*Goal of the exercise*: The entries below contain pictures, which are to be left out; write out exactly, and only, the lines from the line with "16GB RAM 512GB" up to and including the line with "לתאר את ההתרגשות בעודי מצלם את".
Start of Dataset records
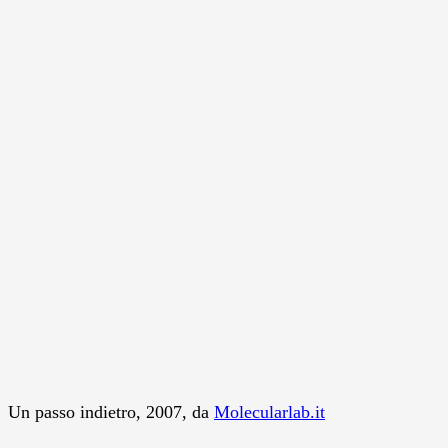
Un passo indietro, 2007, da
Molecularlab.it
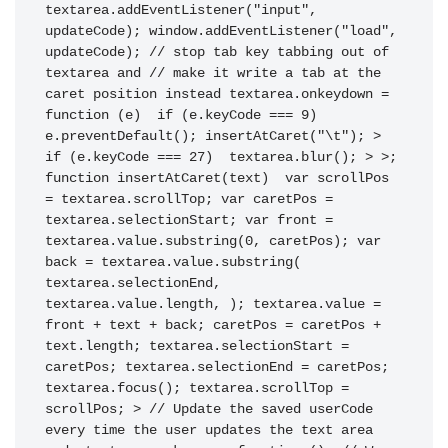
textarea
.
addEventListener
(
"input"
,
updateCode
)
;
 window
.
addEventListener
(
"load"
,
updateCode
)
;
// stop tab key tabbing out of 
textarea and
// make it write a tab at the 
caret position instead
 textarea
.
onkeydown
=
function
(
e
)
if
(
e
.
keyCode 
===
9
)
e
.
preventDefault
(
)
;
insertAtCaret
(
"\t"
)
;
>
if
(
e
.
keyCode 
===
27
)
 textarea
.
blur
(
)
;
>
>
;
function
insertAtCaret
(
text
)
var
 scrollPos 
=
 textarea
.
scrollTop
;
var
 caretPos 
=
textarea
.
selectionStart
;
var
 front 
=
textarea
.
value
.
substring
(
0
,
 caretPos
)
;
var
back 
=
 textarea
.
value
.
substring
(
textarea
.
selectionEnd
,
textarea
.
value
.
length
,
)
;
 textarea
.
value 
=
front 
+
 text 
+
 back
;
 caretPos 
=
 caretPos 
+
text
.
length
;
 textarea
.
selectionStart 
=
caretPos
;
 textarea
.
selectionEnd 
=
 caretPos
;
textarea
.
focus
(
)
;
 textarea
.
scrollTop 
=
scrollPos
;
>
// Update the saved userCode 
every time the user updates the text area 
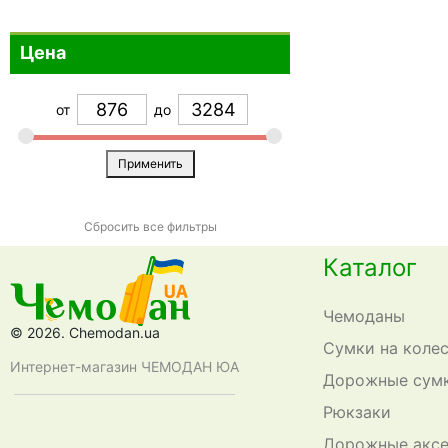
Цена
от
до
Применить
Сбросить все фильтры
Каталог
Чемоданы
© 2026. Chemodan.ua
Сумки на коле
Интернет-магазин ЧЕМОДАН ЮА
Дорожные сум
Рюкзаки
Дорожные акс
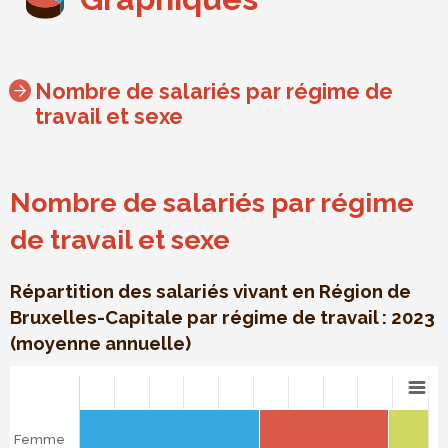
Nombre de salariés par régime de
travail et sexe
Nombre de salariés par régime
de travail et sexe
Répartition des salariés vivant en Région de
Bruxelles-Capitale par régime de travail : 2023
(moyenne annuelle)
Nombre de salariés par régime de travail et sexe
Bar chart with 3 data series.
Répartition des salariés vivant en Région de Bruxelles-Cap
Femme
The chart has 1 X axis displaying categories.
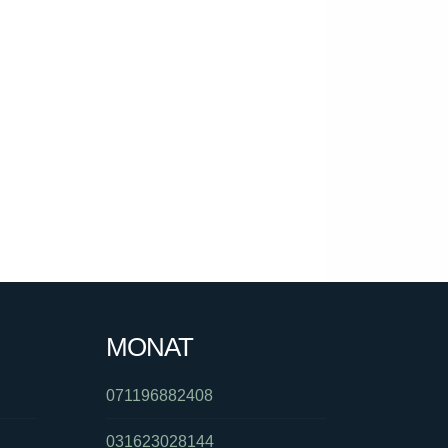
MONAT
071196882408
031623028144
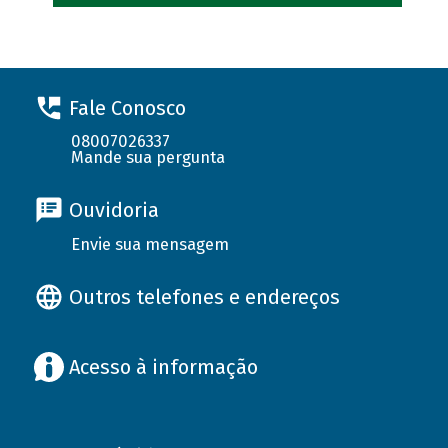
Fale Conosco
08007026337
Mande sua pergunta
Ouvidoria
Envie sua mensagem
Outros telefones e endereços
Acesso à informação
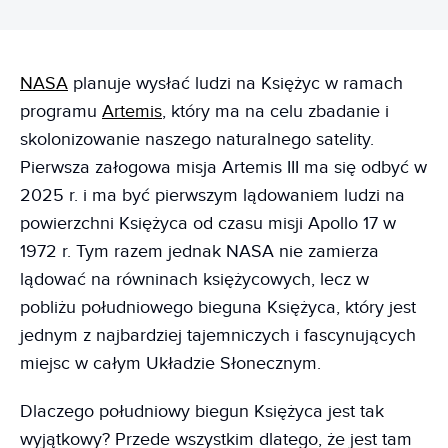
NASA
planuje wysłać ludzi na Księżyc w ramach
programu
Artemis
, który ma na celu zbadanie i
skolonizowanie naszego naturalnego satelity.
Pierwsza załogowa misja Artemis III ma się odbyć w
2025 r. i ma być pierwszym lądowaniem ludzi na
powierzchni Księżyca od czasu misji Apollo 17 w
1972 r. Tym razem jednak NASA nie zamierza
lądować na równinach księżycowych, lecz w
pobliżu południowego bieguna Księżyca, który jest
jednym z najbardziej tajemniczych i fascynujących
miejsc w całym Układzie Słonecznym.
Dlaczego południowy biegun Księżyca jest tak
wyjątkowy? Przede wszystkim dlatego, że jest tam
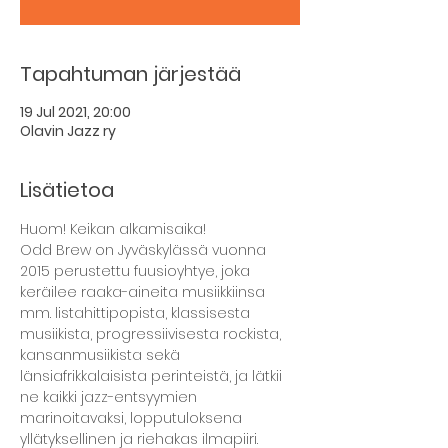
Tapahtuman järjestää
19 Jul 2021, 20:00
Olavin Jazz ry
Lisätietoa
Huom! Keikan alkamisaika!
Odd Brew on Jyväskylässä vuonna 
2015 perustettu fuusioyhtye, joka 
keräilee raaka-aineita musiikkiinsa 
mm. listahittipopista, klassisesta 
musiikista, progressiivisesta rockista, 
kansanmusiikista sekä 
länsiafrikkalaisista perinteistä, ja lätkii 
ne kaikki jazz-entsyymien 
marinoitavaksi, lopputuloksena 
yllätyksellinen ja riehakas ilmapiiri.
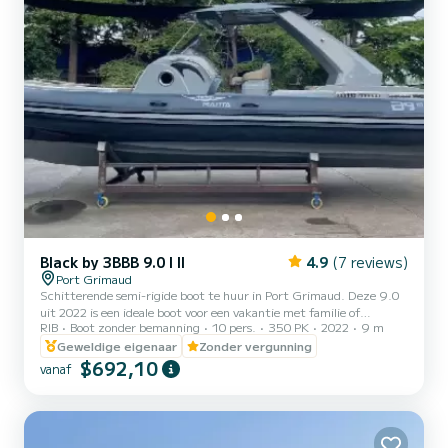
Black by 3BBB 9.0 I II
4.9
(7 reviews)
Port Grimaud
Schitterende semi-rigide boot te huur in Port Grimaud. Deze 9.0
uit 2022 is een ideale boot voor een vakantie met familie of
RIB
Boot zonder bemanning
10 pers.
350 PK
2022
9 m
vrienden. Op deze 9 meter lange boot beleef je gegarandeerd een
bijzondere dag of week. De bootcapaciteit is 10 personen. Het
Geweldige eigenaar
Zonder vergunning
heeft de volgende uitrusting: USB-aansluiting, dekdouche,
$692,10
vanaf
zwemplatform, Bluetooth-verbinding. U kunt ons uw
reserveringsaanvraag sturen op SamBoat!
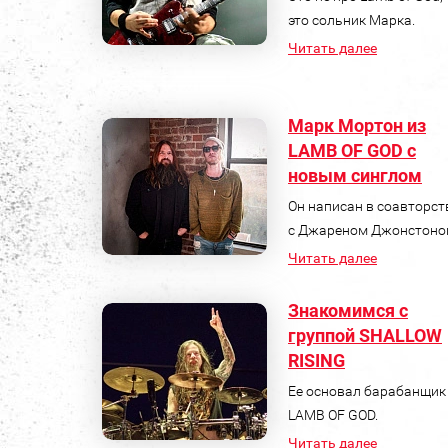
это сольник Марка.
Читать далее
Марк Мортон из
LAMB OF GOD с
новым синглом
Он написан в соавторст
c Джареном Джонстоно
Читать далее
Знакомимся с
группой SHALLOW
RISING
Ее основал барабанщик
LAMB OF GOD.
Читать далее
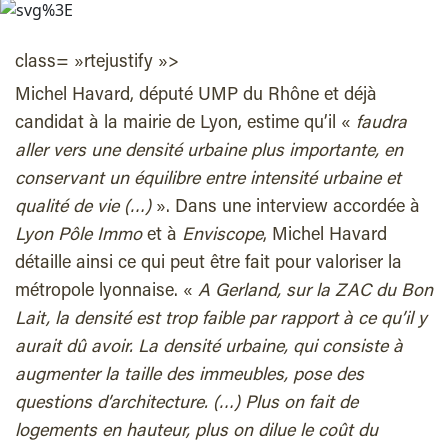
class= »rtejustify »>
Michel Havard, député UMP du Rhône et déjà
candidat à la mairie de Lyon, estime qu’il «
faudra
aller vers une densité urbaine plus importante, en
conservant un équilibre entre intensité urbaine et
qualité de vie (…)
». Dans une interview accordée à
Lyon Pôle Immo
et à
Enviscope
, Michel Havard
détaille ainsi ce qui peut être fait pour valoriser la
métropole lyonnaise. «
A Gerland, sur la ZAC du Bon
Lait, la densité est trop faible par rapport à ce qu’il y
aurait dû avoir. La densité urbaine, qui consiste à
augmenter la taille des immeubles, pose des
questions d’architecture. (…) Plus on fait de
logements en hauteur, plus on dilue le coût du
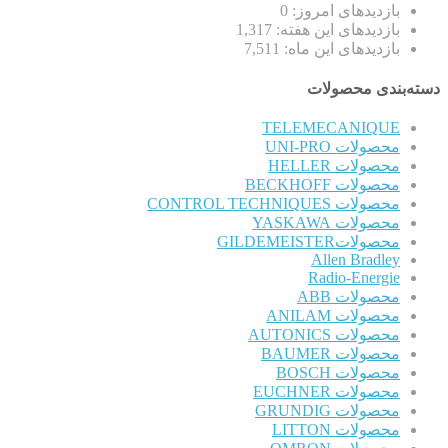
بازدیدهای امروز:
0
بازدیدهای این هفته:
1,317
بازدیدهای این ماه:
7,511
دسته‌بندی محصولات
TELEMECANIQUE
محصولات UNI-PRO
محصولات HELLER
محصولات BECKHOFF
محصولات CONTROL TECHNIQUES
محصولات YASKAWA
محصولاتGILDEMEISTER
Allen Bradley
Radio-Energie
محصولات ABB
محصولات ANILAM
محصولات AUTONICS
محصولات BAUMER
محصولات BOSCH
محصولات EUCHNER
محصولات GRUNDIG
محصولات LITTON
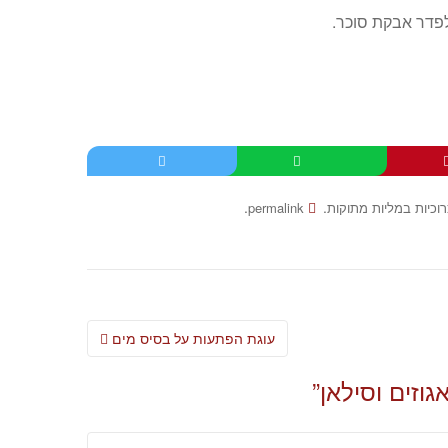
.
.
רוכיות במליות מתוקות
permalink
Post
עוגת הפתעות על בסיס מים
navigation
גוזים וסילאן
”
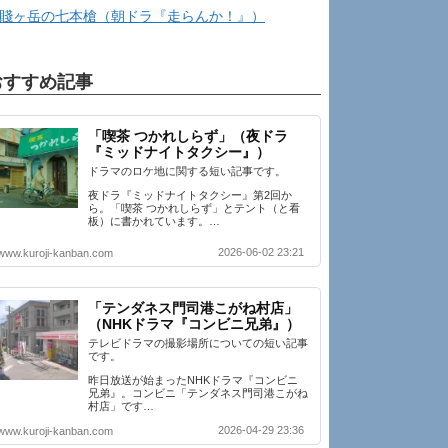
賤ヶ岳の七本槍（朝ドラ『走らんか！』）
おすすめ記事
「喫茶 つかれしらず」（夜ドラ
『ミッドナイトタクシー』）
ドラマのロケ地に関する短い記事です。
夜ドラ『ミッドナイトタクシー』第2回か
ら。「喫茶 つかれしらず」とテント（と看
板）に書かれています。…
2026-06-02 23:21
www.kuroji-kanban.com
「テンダネス門司港こがね村店」
（NHKドラマ『コンビニ兄弟』）
テレビドラマの撮影場所についての短い記事
です。
昨日放送が始まったNHKドラマ『コンビニ
兄弟』。コンビニ「テンダネス門司港こがね
村店」です…
2026-04-29 23:36
www.kuroji-kanban.com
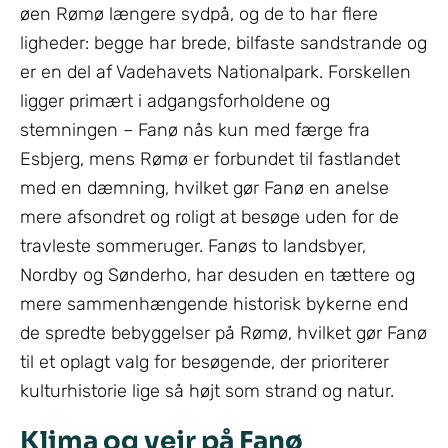
øen Rømø længere sydpå, og de to har flere
ligheder: begge har brede, bilfaste sandstrande og
er en del af Vadehavets Nationalpark. Forskellen
ligger primært i adgangsforholdene og
stemningen – Fanø nås kun med færge fra
Esbjerg, mens Rømø er forbundet til fastlandet
med en dæmning, hvilket gør Fanø en anelse
mere afsondret og roligt at besøge uden for de
travleste sommeruger. Fanøs to landsbyer,
Nordby og Sønderho, har desuden en tættere og
mere sammenhængende historisk bykerne end
de spredte bebyggelser på Rømø, hvilket gør Fanø
til et oplagt valg for besøgende, der prioriterer
kulturhistorie lige så højt som strand og natur.
Klima og vejr på Fanø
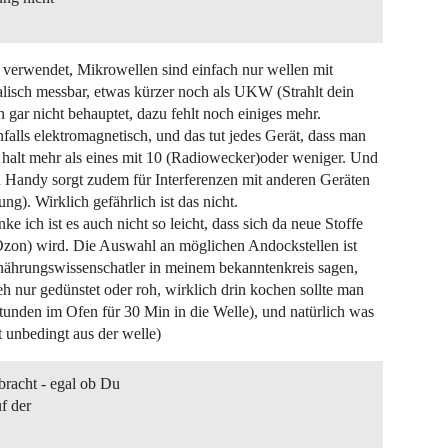
 verwendet, Mikrowellen sind einfach nur wellen mit
isch messbar, etwas kürzer noch als UKW (Strahlt dein
n gar nicht behauptet, dazu fehlt noch einiges mehr.
enfalls elektromagnetisch, und das tut jedes Gerät, dass man
) halt mehr als eines mit 10 (Radiowecker)oder weniger. Und
in Handy sorgt zudem für Interferenzen mit anderen Geräten
g). Wirklich gefährlich ist das nicht.
 ich ist es auch nicht so leicht, dass sich da neue Stoffe
Ozon) wird. Die Auswahl an möglichen Andockstellen ist
Ernährungswissenschatler in meinem bekanntenkreis sagen,
eh nur gedünstet oder roh, wirklich drin kochen sollte man
 stunden im Ofen für 30 Min in die Welle), und natürlich was
 unbedingt aus der welle)
acht - egal ob Du
f der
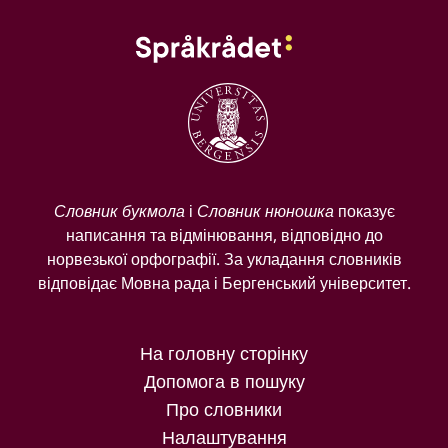
Словник букмола
і
Словник нюношка
показує
написання та відмінювання, відповідно до
норвезької орфографії. За укладання словників
відповідає Мовна рада і Бергенський університет.
На головну сторінку
Допомога в пошуку
Про словники
Налаштування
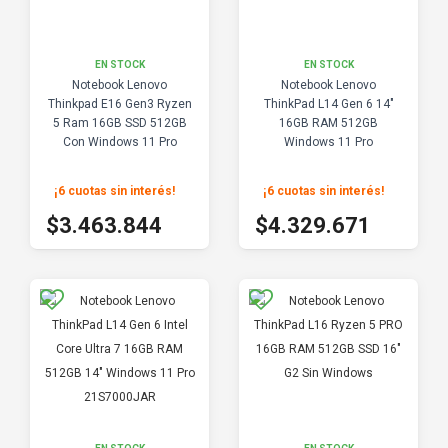
EN STOCK
EN STOCK
Notebook Lenovo
Notebook Lenovo
Thinkpad E16 Gen3 Ryzen
ThinkPad L14 Gen 6 14"
5 Ram 16GB SSD 512GB
16GB RAM 512GB
Con Windows 11 Pro
Windows 11 Pro
21S7000HAR
¡6 cuotas sin interés
!
¡6 cuotas sin interés
!
$3.848.715
$4.810.745
$3.463.844
$4.329.671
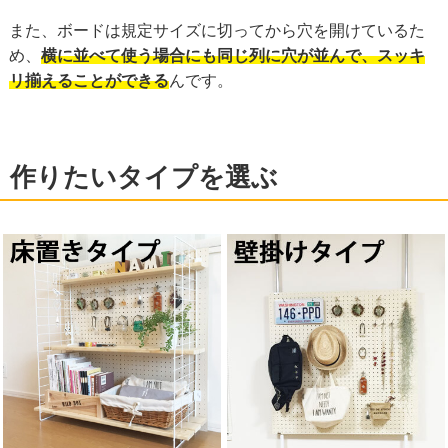
また、ボードは規定サイズに切ってから穴を開けているた
め、
横に並べて使う場合にも同じ列に穴が並んで、スッキ
リ揃えることができる
んです。
作りたいタイプを選ぶ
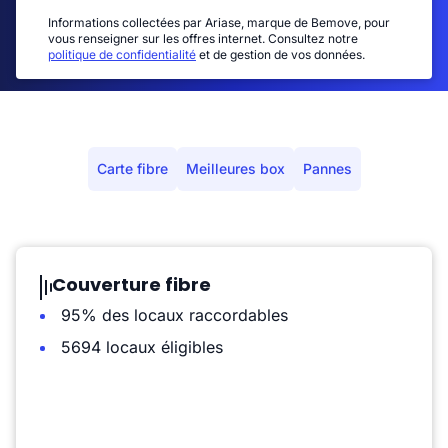
Informations collectées par Ariase, marque de Bemove, pour
vous renseigner sur les offres internet. Consultez notre
politique de confidentialité
et de gestion de vos données.
Carte fibre
Meilleures box
Pannes
Couverture fibre
95% des locaux raccordables
5694 locaux éligibles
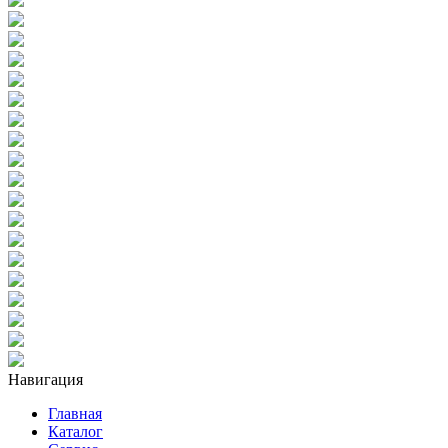
Навигация
Главная
Каталог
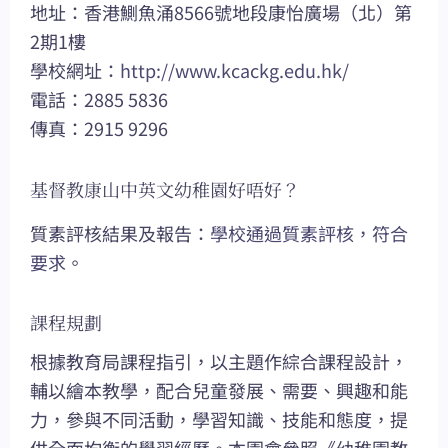
地址：香港鰂魚涌8566號地段康怡廣場（北）第
2期1樓
學校網址：
http://www.kcackg.edu.hk/
電話：2885 5836
傳真：2915 9296
基督教康山中英文幼稚園好唔好？
質素評核結果及報告：
學校通過質素評核，符合
要求
。
課程規劃
根據教育局課程指引，以主題作綜合課程設計，
輔以繪本教學，配合兒童發展、需要、興趣和能
力，參與不同活動，學習知識、技能和態度，提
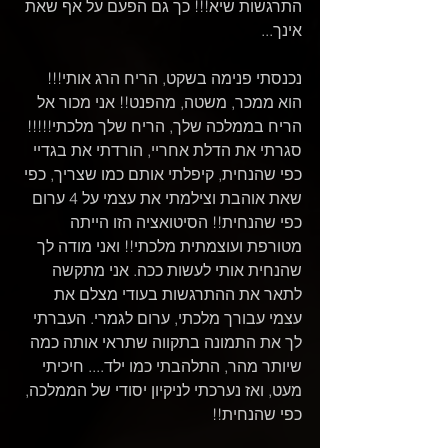
התרגשות שיא!!! כך גם הפעם על אף שאת 
אינך... 
נכנסתי פנימה בשקט, הריח הרג אותי!!! 
הוא ממכר, משטה, מהפנט!! אני מכור אל 
הריח בממלכה שלך, הריח שלך מלכתי!!!!! 
סגרתי את הדלת אחריי, הורדתי את בגדיי 
כפי שהנחית, קיפלתי אותם כמו שצריך, כפי 
שאת אוהבת וצילמתי את עצמי על 4 ערום 
כפי שהנחית!! הסיטואציה הזו הייתה 
מטורפת ועוצמתית מלכתי!! ואני מודה לך 
שהנחית אותי לעשות ככה. אני מתקשה 
לתאר את ההתרגשות בעודי מצלם את 
עצמי עבורך מלכתי, ערום לגמרי. העברתי 
לך את התמונה בתקווה שתראי אותה כמה 
שיותר מהר, התלהבתי כמו ילד.... חיכיתי 
מעט, ואז נערכתי לניקיון יסודי של הממלכה, 
כפי שהנחית!! 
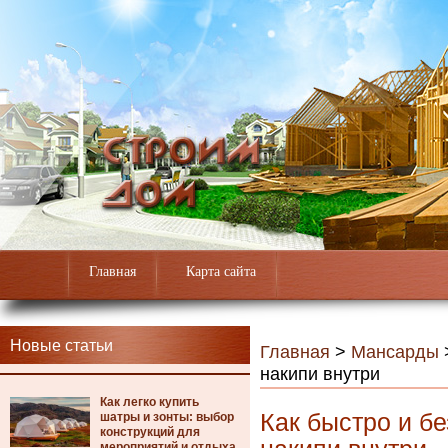
Главная
Карта сайта
Новые статьи
Главная
>
Мансарды
накипи внутри
Как легко купить
Как быстро и бе
шатры и зонты: выбор
конструкций для
мероприятий и отдыха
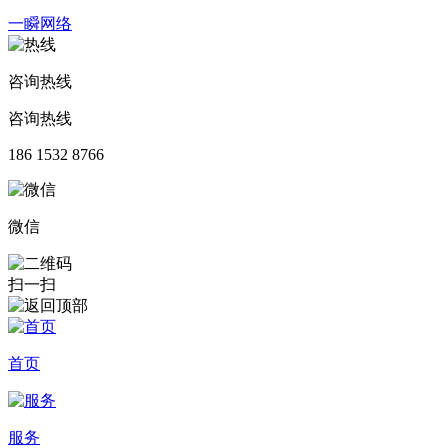
一瞬网络
咨询热线
咨询热线
186 1532 8766
微信
扫一扫
首页
服务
End of Dataset records
*Solution below*:
16GB RAM 512GB
Con Windows 11 Pro
Windows 11 Pro
21S7000HAR
¡6 cuotas sin interés
!
¡6 cuotas sin interés
!
$3.848.715
$4.810.745
$3.463.844
$4.329.671
また、ボードは規定サイズに切ってから穴を開けているた
め、
横に並べて使う場合にも同じ列に穴が並んで、スッキ
リ揃えることができる
んです。
作りたいタイプを選ぶ
Informations collectées par Ariase, marque de Bemove, pour
vous renseigner sur les offres internet. Consultez notre
politique de confidentialité
et de gestion de vos données.
Carte fibre
Meilleures box
Pannes
Couverture fibre
95% des locaux raccordables
5694 locaux éligibles
Навигация
Главная
Каталог
地址：香港鰂魚涌8566號地段康怡廣場（北）第
2期1樓
學校網址：
http://www.kcackg.edu.hk/
電話：2885 5836
傳真：2915 9296
基督教康山中英文幼稚園好唔好？
質素評核結果及報告：
學校通過質素評核，符合
要求
。
課程規劃
根據教育局課程指引，以主題作綜合課程設計，
輔以繪本教學，配合兒童發展、需要、興趣和能
力，參與不同活動，學習知識、技能和態度，提
התרגשות שיא!!! כך גם הפעם על אף שאת 
אינך... 
נכנסתי פנימה בשקט, הריח הרג אותי!!! 
הוא ממכר, משטה, מהפנט!! אני מכור אל 
הריח בממלכה שלך, הריח שלך מלכתי!!!!! 
סגרתי את הדלת אחריי, הורדתי את בגדיי 
כפי שהנחית, קיפלתי אותם כמו שצריך, כפי 
שאת אוהבת וצילמתי את עצמי על 4 ערום 
כפי שהנחית!! הסיטואציה הזו הייתה 
מטורפת ועוצמתית מלכתי!! ואני מודה לך 
שהנחית אותי לעשות ככה. אני מתקשה 
לתאר את ההתרגשות בעודי מצלם את 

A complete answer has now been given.